BALTIMORE _ After protesters toppled a towering statue of Christopher Columbus and dumped it into Baltimore's Inner Harbor, a group of Italian Americans organized to fish the chunks of marble out of the water.
They moved what was left of the statue to a private warehouse for "safekeeping," far from the piazza where it stood for more than three decades. The group is now working to restore it to its original form.
Even so, city officials have decided that they will not be taking it back.
The Board of Estimates is poised to approve Wednesday a termination agreement that officially reverts ownership of the statue to Italian American Organizations United Inc., the group that gave it to Baltimore in 1984.
According to an agenda for Wednesday's meeting, city officials said the statue has artistic and historical significance and should be protected and preserved. But, they wrote, "public display on city property may not best serve those ends."
Cities across America have been reckoning in recent years with who they choose to honor and why. Baltimore removed its four Confederate-era monuments three years ago, and some believe monuments dedicated to Columbus should come down, too.
The 15th-century Italian explorer, who was long been credited in classrooms as a hero who discovered America, violently enslaved native people. The Baltimore protesters who tore down his statue on July 4 said they were demanding the removal of all monuments "honoring white supremacists, owners of enslaved people, perpetrators of genocide, and colonizers."
Bill Martin, an officer of Italian American Organizations United, said he understands people's views on Columbus have shifted.
For him, the statue is about honoring Italian American history locally. He said Columbus was a figure that Italian immigrants could look up to when they moved to America to start a new life. That was why it was important to him and others to "rescue" the statue from the water and raise money to restore it.
Martin said the statue pieces are in a secure location, away from Little Italy. He declined to be more specific.
His group hopes one day the monument will be publicly displayed again _ but Martin was not ready to discuss options yet. First, it is raising money to pay for an estimated $60,000 to $65,000 in repair costs.
The original agreement between the Italian American organization and the city required Baltimore to maintain the statue and pay for any repairs. It was signed in 1985 by then-Mayor William Donald Schaefer, a Democrat.
John Pica, a former Democratic state senator who leads the group, said he knows it would be difficult for the cash-strapped city to take on the restoration.

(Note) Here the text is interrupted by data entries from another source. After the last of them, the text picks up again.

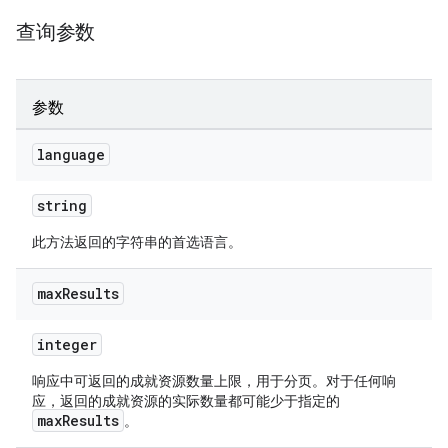
查询参数
参数
language
string
此方法返回的字符串的首选语言。
max
Results
integer
响应中可返回的成就资源数量上限，用于分页。对于任何响
应，返回的成就资源的实际数量都可能少于指定的
maxResults
。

The termination agreement releases it from that responsibility.
"We told the city that we'll do it, if they give us the statue," he said. "It didn't take much to get that done."

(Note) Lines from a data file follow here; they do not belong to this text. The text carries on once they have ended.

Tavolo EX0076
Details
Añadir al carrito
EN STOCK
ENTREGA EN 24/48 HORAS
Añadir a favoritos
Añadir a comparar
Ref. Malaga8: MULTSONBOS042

The Baltimore City Council is considering a bill to rename the Columbus Obelisk in Herring Run Park to honor victims of police brutality.
Democratic City Councilman Ryan Dorsey said during a recent hearing that his mother's family immigrated from Italy and that the bill is "not an attack on Italians."
Instead, he said, renaming the monument is a step toward "helping to right the ship that has been steered by white supremacy as a system for our country's entire history."